### INPUT RECORDS ###

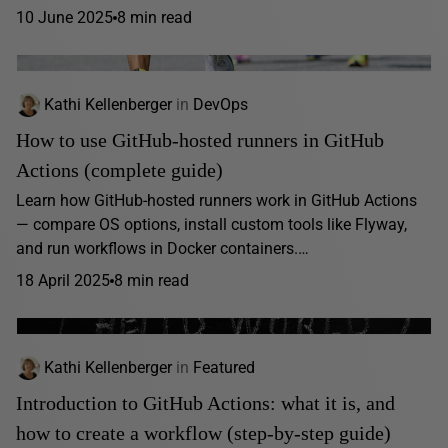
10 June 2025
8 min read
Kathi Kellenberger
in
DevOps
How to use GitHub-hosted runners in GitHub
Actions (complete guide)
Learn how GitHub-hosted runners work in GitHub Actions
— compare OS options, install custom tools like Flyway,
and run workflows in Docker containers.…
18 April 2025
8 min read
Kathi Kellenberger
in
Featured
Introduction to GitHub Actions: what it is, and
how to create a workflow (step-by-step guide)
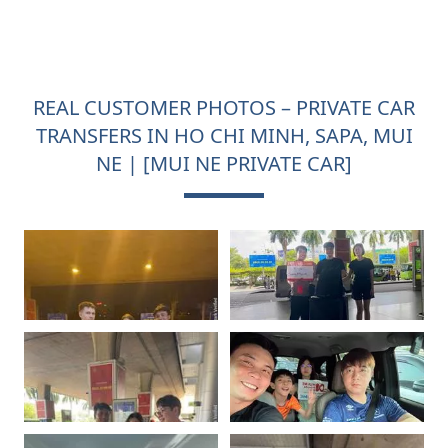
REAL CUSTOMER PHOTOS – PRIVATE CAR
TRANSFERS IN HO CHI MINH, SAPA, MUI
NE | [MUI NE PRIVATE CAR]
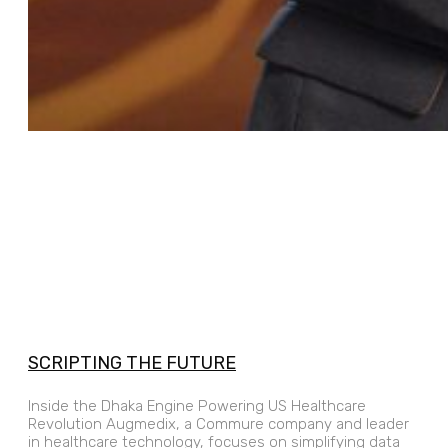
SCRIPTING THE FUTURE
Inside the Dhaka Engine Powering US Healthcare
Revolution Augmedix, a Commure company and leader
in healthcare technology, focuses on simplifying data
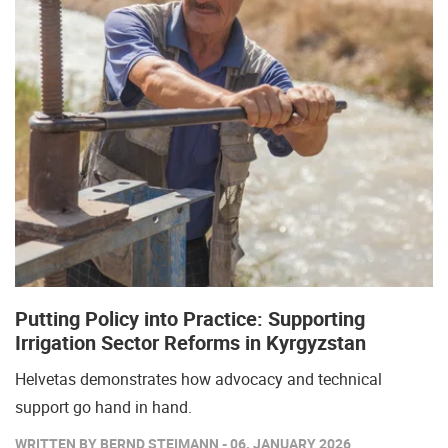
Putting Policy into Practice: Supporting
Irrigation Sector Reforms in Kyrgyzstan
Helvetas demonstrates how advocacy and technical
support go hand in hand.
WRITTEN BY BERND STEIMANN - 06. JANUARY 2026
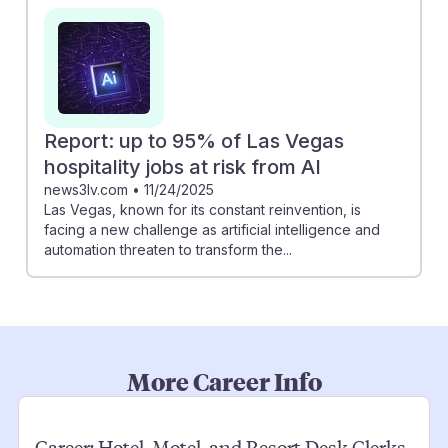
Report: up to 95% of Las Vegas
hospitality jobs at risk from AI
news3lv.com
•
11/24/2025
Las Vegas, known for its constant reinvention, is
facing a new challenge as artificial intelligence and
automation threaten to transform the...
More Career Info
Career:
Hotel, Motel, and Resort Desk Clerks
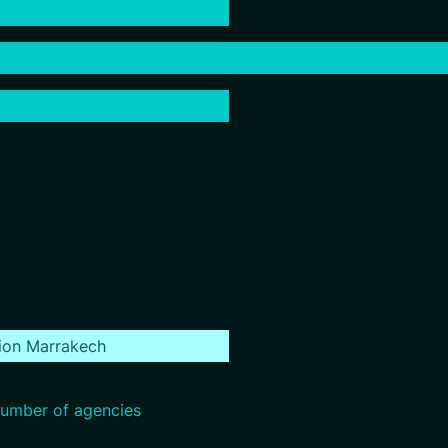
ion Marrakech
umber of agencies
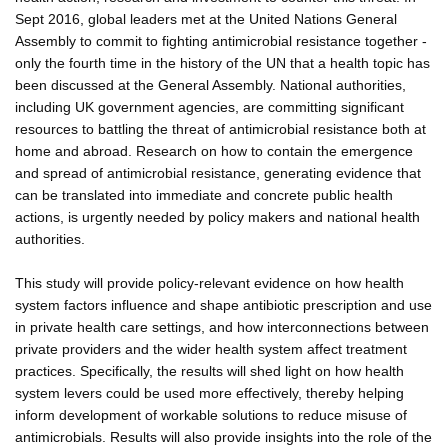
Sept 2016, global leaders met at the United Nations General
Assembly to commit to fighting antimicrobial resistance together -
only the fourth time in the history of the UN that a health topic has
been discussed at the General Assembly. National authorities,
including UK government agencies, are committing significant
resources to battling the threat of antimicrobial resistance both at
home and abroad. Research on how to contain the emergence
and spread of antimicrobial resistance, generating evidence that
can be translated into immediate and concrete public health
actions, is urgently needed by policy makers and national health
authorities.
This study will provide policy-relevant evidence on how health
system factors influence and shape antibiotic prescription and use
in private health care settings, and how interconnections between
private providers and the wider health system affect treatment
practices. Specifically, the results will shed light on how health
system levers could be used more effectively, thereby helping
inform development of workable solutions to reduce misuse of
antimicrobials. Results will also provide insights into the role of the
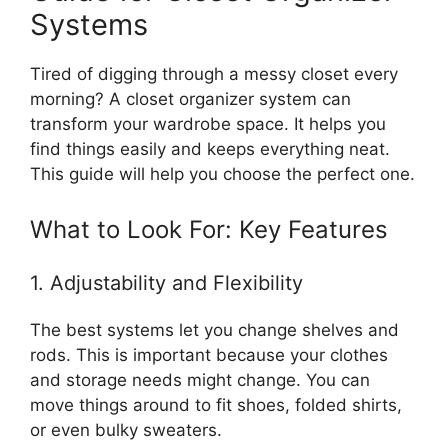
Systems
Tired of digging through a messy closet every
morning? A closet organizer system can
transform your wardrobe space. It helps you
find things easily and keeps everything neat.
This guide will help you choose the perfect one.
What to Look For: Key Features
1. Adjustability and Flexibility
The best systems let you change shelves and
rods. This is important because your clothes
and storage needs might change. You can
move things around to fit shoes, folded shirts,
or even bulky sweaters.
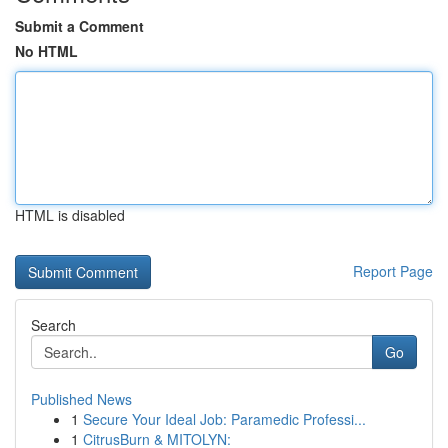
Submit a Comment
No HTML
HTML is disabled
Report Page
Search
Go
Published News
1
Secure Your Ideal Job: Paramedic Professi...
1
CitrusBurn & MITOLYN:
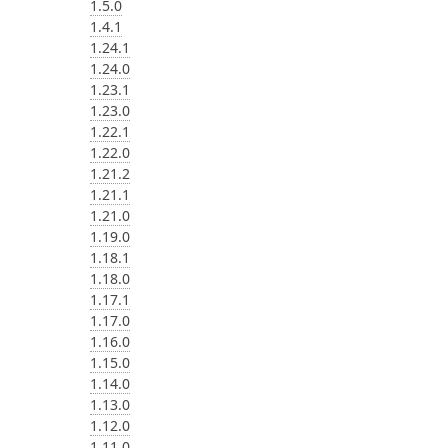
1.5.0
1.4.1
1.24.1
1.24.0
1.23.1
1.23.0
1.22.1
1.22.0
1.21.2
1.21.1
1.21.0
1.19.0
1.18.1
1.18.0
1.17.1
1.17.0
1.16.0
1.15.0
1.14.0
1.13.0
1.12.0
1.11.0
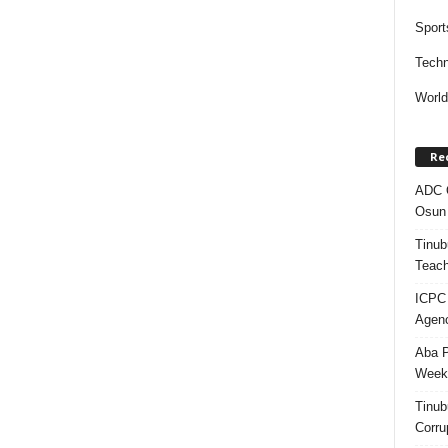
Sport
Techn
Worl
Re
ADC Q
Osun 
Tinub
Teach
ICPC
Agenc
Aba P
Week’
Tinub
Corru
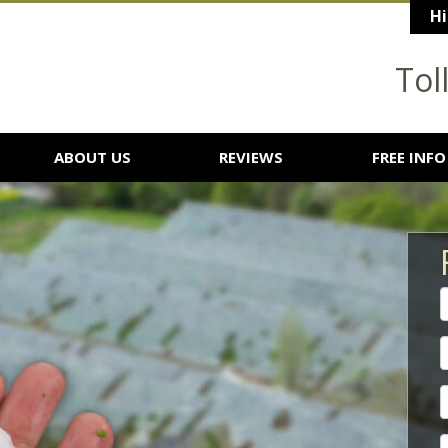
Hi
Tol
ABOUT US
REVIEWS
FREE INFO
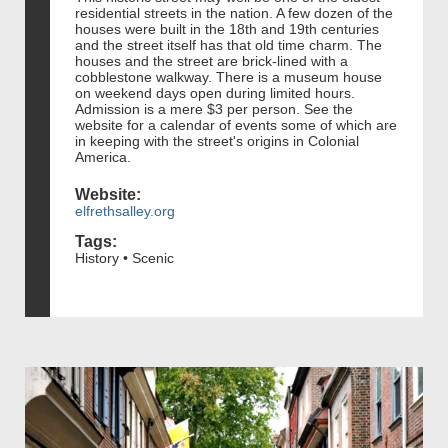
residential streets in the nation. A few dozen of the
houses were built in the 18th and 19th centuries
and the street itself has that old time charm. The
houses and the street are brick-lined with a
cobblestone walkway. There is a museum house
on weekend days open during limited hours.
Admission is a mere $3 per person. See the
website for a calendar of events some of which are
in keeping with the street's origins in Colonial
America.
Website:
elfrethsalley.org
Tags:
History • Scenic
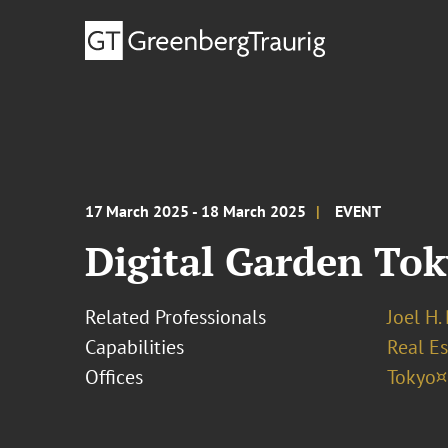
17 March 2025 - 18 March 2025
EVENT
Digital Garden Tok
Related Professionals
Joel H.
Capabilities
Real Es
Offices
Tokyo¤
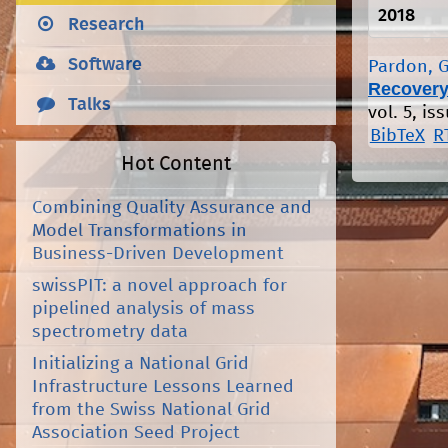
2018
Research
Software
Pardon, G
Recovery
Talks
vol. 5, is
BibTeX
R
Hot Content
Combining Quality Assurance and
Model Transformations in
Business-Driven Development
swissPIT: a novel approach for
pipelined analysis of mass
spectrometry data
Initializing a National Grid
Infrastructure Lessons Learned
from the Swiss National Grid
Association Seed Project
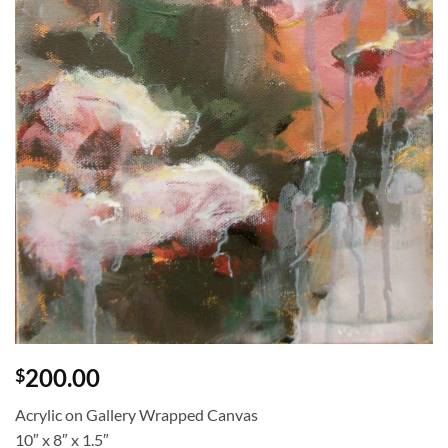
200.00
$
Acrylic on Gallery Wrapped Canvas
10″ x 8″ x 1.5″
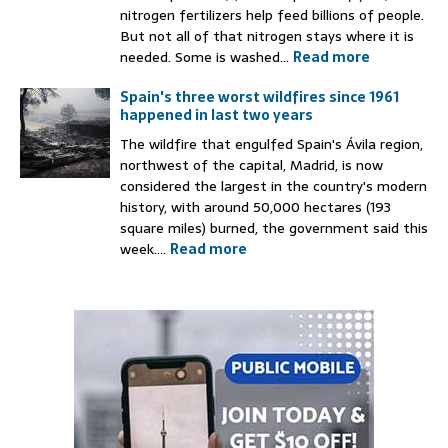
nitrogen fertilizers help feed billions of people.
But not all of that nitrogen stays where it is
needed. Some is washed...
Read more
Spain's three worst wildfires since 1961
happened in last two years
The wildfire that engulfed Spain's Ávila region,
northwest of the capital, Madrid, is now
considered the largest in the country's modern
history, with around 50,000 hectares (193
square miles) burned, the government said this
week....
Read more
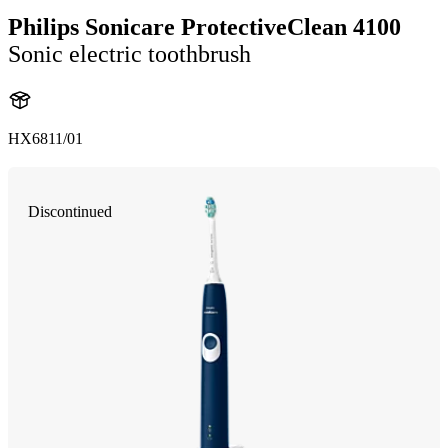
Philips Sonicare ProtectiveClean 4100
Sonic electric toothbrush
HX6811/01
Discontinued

###

INSTRUCTIONS TO FOLLOW => Drop the pictures; repeat each entry above exactly.

WORKED SOLUTION =>
10 June 2025
8 min read
Kathi Kellenberger
in
DevOps
How to use GitHub-hosted runners in GitHub
Actions (complete guide)
Learn how GitHub-hosted runners work in GitHub Actions
— compare OS options, install custom tools like Flyway,
and run workflows in Docker containers.…
18 April 2025
8 min read
Kathi Kellenberger
in
Featured
Introduction to GitHub Actions: what it is, and
how to create a workflow (step-by-step guide)
REAL CUSTOMER PHOTOS – PRIVATE CAR
TRANSFERS IN HO CHI MINH, SAPA, MUI
NE | [MUI NE PRIVATE CAR]
SCRIPTING THE FUTURE
Inside the Dhaka Engine Powering US Healthcare
Revolution Augmedix, a Commure company and leader
in healthcare technology, focuses on simplifying data
Putting Policy into Practice: Supporting
Irrigation Sector Reforms in Kyrgyzstan
Helvetas demonstrates how advocacy and technical
support go hand in hand.
WRITTEN BY BERND STEIMANN - 06. JANUARY 2026
Report: up to 95% of Las Vegas
hospitality jobs at risk from AI
news3lv.com
•
11/24/2025
Las Vegas, known for its constant reinvention, is
facing a new challenge as artificial intelligence and
automation threaten to transform the...
More Career Info
Career:
Hotel, Motel, and Resort Desk Clerks
ion Marrakech
umber of agencies
Sept 2016, global leaders met at the United Nations General
Assembly to commit to fighting antimicrobial resistance together -
only the fourth time in the history of the UN that a health topic has
been discussed at the General Assembly. National authorities,
including UK government agencies, are committing significant
resources to battling the threat of antimicrobial resistance both at
home and abroad. Research on how to contain the emergence
and spread of antimicrobial resistance, generating evidence that
can be translated into immediate and concrete public health
actions, is urgently needed by policy makers and national health
authorities.
This study will provide policy-relevant evidence on how health
system factors influence and shape antibiotic prescription and use
in private health care settings, and how interconnections between
private providers and the wider health system affect treatment
practices. Specifically, the results will shed light on how health
system levers could be used more effectively, thereby helping
inform development of workable solutions to reduce misuse of
antimicrobials. Results will also provide insights into the role of the
Systems
Tired of digging through a messy closet every
morning? A closet organizer system can
transform your wardrobe space. It helps you
find things easily and keeps everything neat.
This guide will help you choose the perfect one.
What to Look For: Key Features
1. Adjustability and Flexibility
The best systems let you change shelves and
rods. This is important because your clothes
and storage needs might change. You can
move things around to fit shoes, folded shirts,
or even bulky sweaters.
Submit a Comment
No HTML
HTML is disabled
Report Page
Search
Go
Published News
1
Secure Your Ideal Job: Paramedic Professi...
1
CitrusBurn & MITOLYN:
1.5.0
1.4.1
1.24.1
1.24.0
1.23.1
1.23.0
1.22.1
1.22.0
1.21.2
1.21.1
1.21.0
1.19.0
1.18.1
1.18.0
1.17.1
1.17.0
1.16.0
1.15.0
1.14.0
1.13.0
1.12.0
1.11.0
Sport
Techn
Worl
Re
ADC Q
Osun 
Tinub
Teach
ICPC
Agenc
Aba P
Week’
Tinub
Corru
Hi
Tol
ABOUT US
REVIEWS
FREE INFO
residential streets in the nation. A few dozen of the
houses were built in the 18th and 19th centuries
and the street itself has that old time charm. The
houses and the street are brick-lined with a
cobblestone walkway. There is a museum house
on weekend days open during limited hours.
Admission is a mere $3 per person. See the
website for a calendar of events some of which are
in keeping with the street's origins in Colonial
America.
Website:
elfrethsalley.org
Tags:
History • Scenic
17 March 2025 - 18 March 2025
EVENT
Digital Garden Tok
Related Professionals
Joel H.
Capabilities
Real Es
Offices
Tokyo¤
2018
Research
Software
Pardon, G
Recovery
Talks
vol. 5, is
BibTeX
R
Hot Content
Combining Quality Assurance and
Model Transformations in
Business-Driven Development
swissPIT: a novel approach for
pipelined analysis of mass
spectrometry data
Initializing a National Grid
Infrastructure Lessons Learned
from the Swiss National Grid
Association Seed Project
200.00
$
Acrylic on Gallery Wrapped Canvas
10″ x 8″ x 1.5″
nitrogen fertilizers help feed billions of people.
But not all of that nitrogen stays where it is
needed. Some is washed...
Read more
Spain's three worst wildfires since 1961
happened in last two years
The wildfire that engulfed Spain's Ávila region,
northwest of the capital, Madrid, is now
considered the largest in the country's modern
history, with around 50,000 hectares (193
square miles) burned, the government said this
week....
Read more
Philips Sonicare ProtectiveClean 4100
Sonic electric toothbrush
HX6811/01
Discontinued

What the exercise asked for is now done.